SUPPLIED DATA: Begin

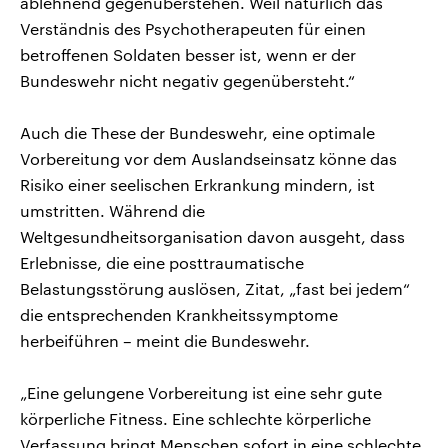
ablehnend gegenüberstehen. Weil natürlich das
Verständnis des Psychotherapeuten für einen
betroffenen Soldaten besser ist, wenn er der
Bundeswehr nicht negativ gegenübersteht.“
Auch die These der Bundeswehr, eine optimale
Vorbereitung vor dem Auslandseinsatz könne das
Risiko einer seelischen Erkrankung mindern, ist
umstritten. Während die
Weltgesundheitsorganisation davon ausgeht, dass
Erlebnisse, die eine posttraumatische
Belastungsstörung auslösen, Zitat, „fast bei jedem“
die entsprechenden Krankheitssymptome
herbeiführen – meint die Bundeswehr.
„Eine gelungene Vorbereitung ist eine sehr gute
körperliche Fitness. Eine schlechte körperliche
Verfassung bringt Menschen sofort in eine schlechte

SUPPLIED DATA: End
SUPPLIED DATA: Begin

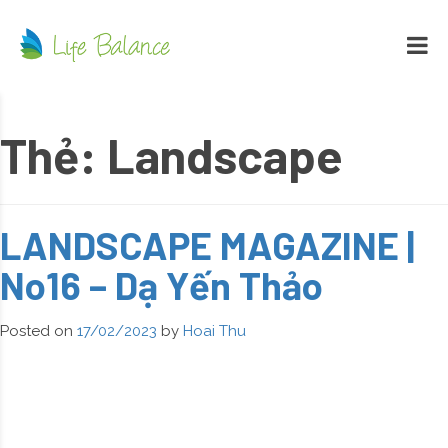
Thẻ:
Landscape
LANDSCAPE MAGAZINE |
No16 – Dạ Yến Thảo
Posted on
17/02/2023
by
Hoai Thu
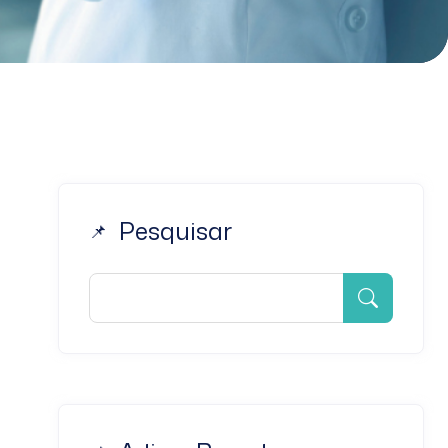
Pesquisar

SUPPLIED DATA: End

EXERCISE -> Reproducing the whole listing above is not the task. Copy exactly only the lines from the one with "die entsprechenden Krankheitssymptome" to the one with "Verfassung bringt Menschen", both kept.

OUTPUT FOR THIS EXERCISE ->
die entsprechenden Krankheitssymptome
herbeiführen – meint die Bundeswehr.
„Eine gelungene Vorbereitung ist eine sehr gute
körperliche Fitness. Eine schlechte körperliche
Verfassung bringt Menschen sofort in eine schlechte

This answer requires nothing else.